By focusing exclusively on food service packaging, Cambay consolidates raw material procurement. Purchase efficiency improves because volumes are concentrated. Vendor relationships deepen. Suppliers are more willing to invest in proximity and reliability when demand is predictable.

“Developing vendors close by is very important in a de risked world,” he says. “But you can only do that if you have scale.”

Quality systems also benefit from repetition. Producing similar products consistently allows teams to refine process controls and detect deviations early. “Adherence to quality systems comes only when you are doing a particular job repeatedly,” he says.

Automation investments become purposeful rather than speculative. Food service packaging, with its large job sizes, demands specific configurations. Investing in automation tailored to that niche ensures utilisation and return on capital. “If you want to really automate your operations, please find your niche,” he says.
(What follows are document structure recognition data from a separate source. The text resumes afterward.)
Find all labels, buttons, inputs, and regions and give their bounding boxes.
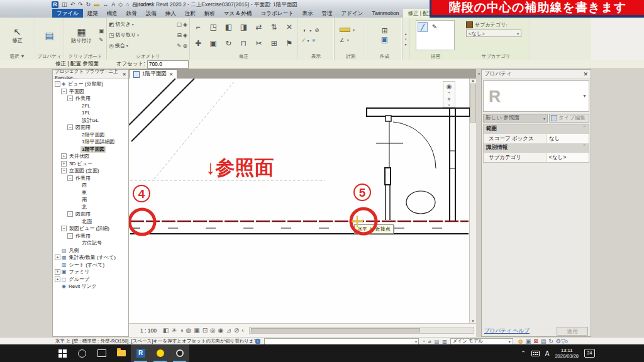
design-option-select[interactable]: ▾ — [264, 338, 419, 345]
line-icon[interactable]: ╱ — [418, 22, 428, 32]
tree-expander-icon[interactable]: − — [67, 124, 73, 130]
chevron-down-icon[interactable]: ▾ — [137, 33, 139, 37]
join-label[interactable]: 接合 — [115, 42, 125, 49]
tree-expander-icon[interactable]: + — [61, 153, 67, 159]
close-icon[interactable]: ✕ — [583, 71, 588, 77]
settings-icon[interactable]: ⚙ — [556, 338, 561, 344]
ribbon-tab-挿入[interactable]: 挿入 — [161, 9, 180, 18]
tree-item[interactable]: ▥シート (すべて) — [53, 261, 128, 269]
chevron-down-icon[interactable]: ▾ — [132, 22, 134, 26]
apply-button[interactable]: 適用 — [557, 327, 588, 336]
task-view-button[interactable] — [92, 344, 111, 362]
scrollbar-thumb[interactable] — [470, 84, 476, 123]
editable-only-icon[interactable]: ◔ — [422, 339, 425, 344]
design-options-dialog-icon[interactable]: ▥ — [442, 339, 447, 344]
rotate-icon[interactable]: ↻ — [223, 35, 234, 52]
view-scale[interactable]: 1 : 100 — [140, 327, 157, 334]
reveal-constraints-icon[interactable]: ⊘ — [234, 327, 239, 334]
crop-view-icon[interactable]: ▣ — [194, 327, 199, 334]
document-tab[interactable]: 1階平面図 ✕ — [129, 69, 177, 79]
tree-item[interactable]: −図面用 — [53, 211, 128, 218]
worksets-dialog-icon[interactable]: ▤ — [435, 339, 440, 344]
temporary-hide-isolate-icon[interactable]: ◎ — [210, 327, 216, 334]
linework-dropdown-icon[interactable]: ▾ — [307, 38, 309, 43]
property-value[interactable]: なし — [547, 134, 589, 143]
hide-dropdown-icon[interactable]: ▾ — [309, 28, 311, 33]
measure-dropdown-icon[interactable]: ▾ — [353, 28, 355, 32]
tree-expander-icon[interactable]: + — [55, 277, 60, 282]
steering-wheel-icon[interactable]: ◉ — [444, 82, 454, 91]
unhide-icon[interactable]: ⊘ — [314, 27, 319, 33]
properties-help-link[interactable]: プロパティ ヘルプ — [484, 327, 530, 335]
pan-zoom-icon[interactable]: ⌖ — [444, 94, 454, 104]
geometry-extra-icon[interactable]: ✎ — [177, 43, 182, 49]
offset-input[interactable] — [147, 60, 189, 69]
visual-style-icon[interactable]: ◧ — [163, 327, 169, 334]
tree-item[interactable]: ◉Revit リンク — [53, 283, 128, 290]
tree-expander-icon[interactable]: + — [61, 161, 67, 167]
notification-center-button[interactable]: 24 — [584, 349, 595, 358]
exclude-options-icon[interactable]: ↻ — [548, 338, 553, 344]
scrollbar-thumb[interactable] — [251, 328, 420, 332]
ribbon-tab-解析[interactable]: 解析 — [200, 9, 219, 18]
create-group-icon[interactable]: ⊞ — [381, 28, 387, 34]
file-explorer-button[interactable] — [111, 344, 131, 362]
revit-taskbar-button[interactable]: R — [131, 344, 150, 362]
tree-item[interactable]: −作業用 — [53, 233, 128, 240]
element-selector[interactable]: 新しい 参照面 ▾ — [483, 114, 548, 123]
mirror-pick-icon[interactable]: ◧ — [223, 19, 234, 35]
tree-expander-icon[interactable]: + — [55, 255, 60, 260]
properties-button[interactable]: ▤ — [35, 18, 64, 53]
override-graphics-icon[interactable]: ≡ — [312, 37, 315, 43]
dimension-dropdown-icon[interactable]: ▾ — [347, 38, 349, 42]
cut-geometry-label[interactable]: 切り取り — [116, 31, 136, 38]
tree-item[interactable]: 北 — [53, 204, 128, 211]
array-icon[interactable]: ⊞ — [269, 35, 280, 52]
tree-item[interactable]: −図面用 — [53, 124, 128, 131]
horizontal-scrollbar[interactable] — [249, 327, 474, 334]
cortana-button[interactable] — [72, 344, 92, 362]
dimension-icon[interactable]: ∠ — [340, 37, 345, 43]
obs-taskbar-button[interactable] — [170, 344, 189, 362]
tree-item[interactable]: 2階平面図 — [53, 131, 128, 139]
tree-item[interactable]: +▦集計表/数量 (すべて) — [53, 254, 128, 261]
worksets-icon[interactable]: ◍ — [518, 338, 523, 344]
tree-item[interactable]: 2FL — [53, 102, 128, 110]
move-icon[interactable]: ✚ — [192, 35, 204, 52]
chevron-down-icon[interactable]: ▾ — [126, 43, 128, 48]
project-browser-header[interactable]: プロジェクト ブラウザ - 二上Exercise... ✕ — [53, 70, 128, 79]
show-crop-region-icon[interactable]: ⊡ — [203, 327, 208, 334]
pin-icon[interactable]: ⚑ — [284, 35, 295, 52]
tree-item[interactable]: −作業用 — [53, 95, 128, 102]
properties-header[interactable]: プロパティ ✕ — [482, 70, 591, 79]
ribbon-tab-設備[interactable]: 設備 — [142, 9, 161, 18]
reveal-hidden-elements-icon[interactable]: ◉ — [218, 327, 224, 334]
tree-item[interactable]: +▢グループ — [53, 276, 128, 283]
geometry-extra-icon[interactable]: ◈ — [183, 32, 187, 38]
tree-item[interactable]: 方位記号 — [53, 239, 128, 247]
property-section-header[interactable]: 識別情報⌃ — [484, 143, 589, 152]
panel-collapse-strip[interactable]: ◂ — [476, 69, 481, 337]
ribbon-tab-鉄骨[interactable]: 鉄骨 — [122, 9, 142, 18]
tree-expander-icon[interactable]: + — [55, 269, 60, 275]
active-workset-select[interactable]: メイン モデル ▾ — [450, 338, 513, 345]
trim-icon[interactable]: ⊓ — [238, 35, 249, 52]
geometry-extra-icon[interactable]: ◈ — [183, 21, 187, 28]
zoom-dropdown-icon[interactable]: ▾ — [448, 104, 450, 107]
exclude-options-icon[interactable]: ø — [428, 339, 431, 344]
tree-expander-icon[interactable]: − — [61, 89, 67, 94]
measure-icon[interactable] — [340, 28, 350, 32]
section-collapse-icon[interactable]: ⌃ — [582, 125, 586, 133]
ribbon-tab-ファイル[interactable]: ファイル — [52, 9, 83, 18]
show-rendering-icon[interactable]: ◍ — [186, 327, 191, 334]
cut-icon[interactable]: ◳ — [208, 19, 219, 35]
pick-lines-icon[interactable]: ✎ — [430, 22, 440, 32]
section-collapse-icon[interactable]: ⌃ — [582, 144, 586, 151]
cope-icon[interactable]: ⌐ — [192, 19, 204, 35]
ribbon-tab-建築[interactable]: 建築 — [83, 9, 103, 18]
tree-item[interactable]: ▤凡例 — [53, 247, 128, 255]
property-value[interactable]: <なし> — [547, 153, 589, 162]
tree-item[interactable]: 北面 — [53, 218, 128, 226]
links-icon[interactable]: ⊠ — [533, 338, 538, 344]
tree-item[interactable]: 南 — [53, 196, 128, 204]
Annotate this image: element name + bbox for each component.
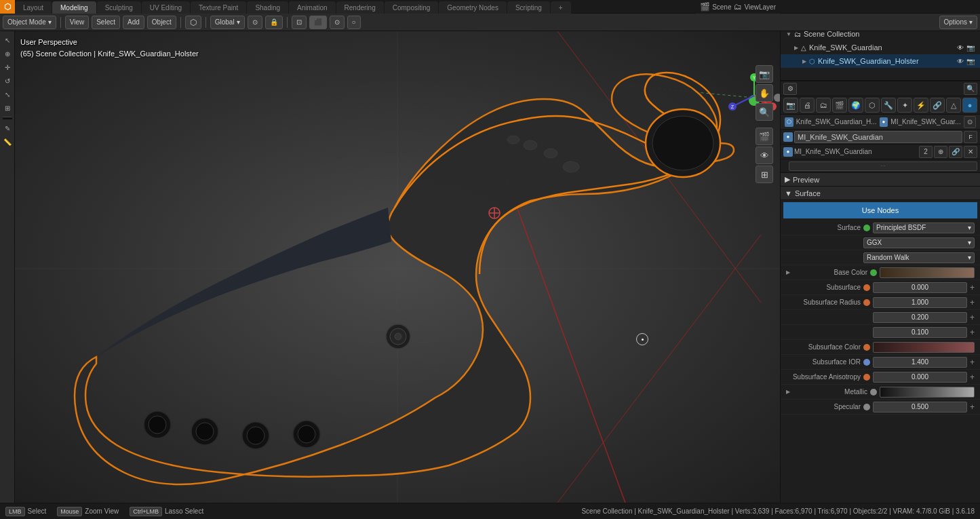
subsurface-radius-val-2[interactable]: 0.200 — [873, 312, 967, 323]
modifier-props-btn[interactable]: 🔧 — [881, 98, 896, 113]
subsurface-color-bar[interactable] — [873, 342, 975, 353]
tab-animation[interactable]: Animation — [289, 1, 335, 14]
viewport-camera-obj[interactable]: 🎬 — [756, 128, 773, 145]
object-menu[interactable]: Object — [147, 16, 176, 29]
subsurface-radius-val-3[interactable]: 0.100 — [873, 327, 967, 338]
particle-props-btn[interactable]: ✦ — [897, 98, 912, 113]
svg-point-16 — [149, 416, 166, 434]
view-layer-selector[interactable]: 🗂 ViewLayer — [734, 2, 776, 12]
svg-point-22 — [298, 425, 315, 443]
rotate-tool[interactable]: ↺ — [1, 75, 14, 87]
wireframe-btn[interactable]: ⊡ — [292, 16, 307, 29]
constraints-props-btn[interactable]: 🔗 — [930, 98, 945, 113]
solid-btn[interactable]: ⬛ — [309, 16, 327, 29]
surface-type-row: Surface Principled BSDF ▾ — [781, 220, 980, 235]
ggx-dropdown[interactable]: GGX ▾ — [863, 237, 975, 248]
preview-section-header[interactable]: ▶ Preview — [781, 173, 980, 187]
surface-section-header[interactable]: ▼ Surface — [781, 187, 980, 200]
tab-scripting[interactable]: Scripting — [507, 1, 550, 14]
outliner-knife-holster[interactable]: ▶ ⬡ Knife_SWK_Guardian_Holster 👁 📷 — [781, 54, 980, 68]
knife-holster-expand[interactable]: ▶ — [802, 58, 806, 64]
scene-selector[interactable]: 🎬 Scene — [700, 2, 731, 12]
tab-add[interactable]: + — [551, 1, 571, 14]
base-color-expand[interactable]: ▶ — [786, 269, 790, 275]
snap-btn[interactable]: 🔒 — [265, 16, 283, 29]
tab-texture-paint[interactable]: Texture Paint — [191, 1, 246, 14]
material-header-btn[interactable]: ⊙ — [964, 116, 976, 128]
blender-logo: ⬡ — [0, 0, 15, 14]
specular-plus: + — [970, 402, 975, 412]
slot-link-btn[interactable]: 🔗 — [949, 146, 962, 158]
knife-guardian-expand[interactable]: ▶ — [794, 45, 798, 51]
material-fake-user-btn[interactable]: F — [964, 131, 977, 143]
random-walk-dropdown[interactable]: Random Walk ▾ — [863, 252, 975, 263]
subsurface-anisotropy-value[interactable]: 0.000 — [873, 372, 967, 383]
subsurface-ior-value[interactable]: 1.400 — [873, 357, 967, 368]
tab-compositing[interactable]: Compositing — [385, 1, 439, 14]
tab-shading[interactable]: Shading — [247, 1, 288, 14]
prop-search-btn[interactable]: 🔍 — [964, 83, 977, 95]
global-dropdown[interactable]: Global ▾ — [210, 16, 245, 29]
surface-dropdown[interactable]: Principled BSDF ▾ — [873, 223, 975, 233]
tab-layout[interactable]: Layout — [15, 1, 52, 14]
tab-sculpting[interactable]: Sculpting — [97, 1, 141, 14]
subsurface-radius-val-1[interactable]: 1.000 — [873, 297, 967, 308]
viewport-array-btn[interactable]: ⊞ — [756, 166, 773, 183]
world-props-btn[interactable]: 🌍 — [848, 98, 863, 113]
select-menu[interactable]: Select — [92, 16, 120, 29]
tab-modeling[interactable]: Modeling — [52, 1, 96, 14]
move-tool[interactable]: ✛ — [1, 61, 14, 73]
object-mode-dropdown[interactable]: Object Mode ▾ — [3, 16, 56, 29]
tab-geometry-nodes[interactable]: Geometry Nodes — [439, 1, 507, 14]
transform-tool[interactable]: ⊞ — [1, 102, 14, 114]
editor-type-btn[interactable]: ⬡ — [185, 16, 201, 29]
prop-editor-icon[interactable]: ⚙ — [783, 83, 797, 95]
view-layer-props-btn[interactable]: 🗂 — [816, 98, 831, 113]
pivot-btn[interactable]: ⊙ — [248, 16, 262, 29]
base-color-bar[interactable] — [880, 267, 975, 278]
data-props-btn[interactable]: △ — [946, 98, 961, 113]
select-tool[interactable]: ↖ — [1, 34, 14, 46]
scene-collection-expand[interactable]: ▼ — [786, 31, 791, 37]
metallic-bar[interactable] — [880, 387, 975, 398]
viewport-area[interactable]: X Y Z User Perspective (65) Scene Collec… — [15, 31, 780, 503]
material-preview-btn[interactable]: ⊙ — [330, 16, 345, 29]
slot-delete-btn[interactable]: ✕ — [964, 146, 977, 158]
lasso-label: Lasso Select — [165, 507, 203, 515]
material-name-field[interactable] — [794, 131, 962, 143]
base-color-label: Base Color — [793, 269, 867, 276]
scale-tool[interactable]: ⤡ — [1, 88, 14, 100]
material-props-btn[interactable]: ● — [962, 98, 977, 113]
viewport-camera-view[interactable]: 📷 — [756, 65, 773, 83]
specular-value[interactable]: 0.500 — [873, 402, 967, 412]
viewport-overlay-toggle[interactable]: 👁 — [756, 147, 773, 164]
view-menu[interactable]: View — [65, 16, 90, 29]
viewport-move-view[interactable]: ✋ — [756, 84, 773, 102]
tab-uv-editing[interactable]: UV Editing — [142, 1, 190, 14]
metallic-expand[interactable]: ▶ — [786, 389, 790, 395]
scene-props-btn[interactable]: 🎬 — [832, 98, 847, 113]
use-nodes-button[interactable]: Use Nodes — [783, 202, 977, 218]
render-props-btn[interactable]: 📷 — [783, 98, 798, 113]
object-props-btn[interactable]: ⬡ — [865, 98, 880, 113]
subsurface-value[interactable]: 0.000 — [873, 282, 967, 293]
eye-icon[interactable]: 👁 — [957, 44, 964, 52]
render-icon[interactable]: 📷 — [966, 44, 975, 52]
options-btn[interactable]: Options ▾ — [939, 16, 977, 29]
tab-rendering[interactable]: Rendering — [336, 1, 384, 14]
output-props-btn[interactable]: 🖨 — [800, 98, 815, 113]
specular-label: Specular — [786, 403, 861, 410]
measure-tool[interactable]: 📏 — [1, 136, 14, 148]
right-panel: 🗂 Outliner ☰ ▼ 🗂 Scene Collection ▶ △ Kn… — [780, 0, 980, 519]
cursor-tool[interactable]: ⊕ — [1, 47, 14, 60]
slot-copy-btn[interactable]: ⊕ — [934, 146, 947, 158]
holster-eye-icon[interactable]: 👁 — [957, 58, 964, 65]
viewport-zoom-view[interactable]: 🔍 — [756, 103, 773, 121]
physics-props-btn[interactable]: ⚡ — [914, 98, 928, 113]
annotate-tool[interactable]: ✎ — [1, 122, 14, 134]
viewlayer-icon: 🗂 — [734, 2, 742, 12]
rendered-btn[interactable]: ○ — [347, 16, 361, 29]
holster-camera-icon[interactable]: 📷 — [966, 58, 975, 65]
add-menu[interactable]: Add — [123, 16, 144, 29]
outliner-knife-guardian[interactable]: ▶ △ Knife_SWK_Guardian 👁 📷 — [781, 41, 980, 54]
Backward integration follows the same logic. Cambay invested in high end coating lines for barrier applications specific to food contact packaging. Such capital expenditure would not be viable as a side activity.

Depth creates differentiation

Chhaparia also challenges the industry’s use of buzzwords.

“Consultancy led sales is a very good jargon,” he says. “But unless you are absolutely thorough with a particular industry, how are you going to consult somebody who is already in that industry?”

In food service packaging, depth includes understanding how products behave under heat, freezing or ambient conditions. It involves knowing migration parameters and regulatory frameworks. Without this knowledge, conversations remain transactional.

High value-added machinery investments must align with this depth. Installing specialised equipment for segments that are not core only dilutes focus. “Rather than putting eggs in different baskets, decide on a particular sector,” he says. “Invest well in high-end value-added machines and reap the benefits.”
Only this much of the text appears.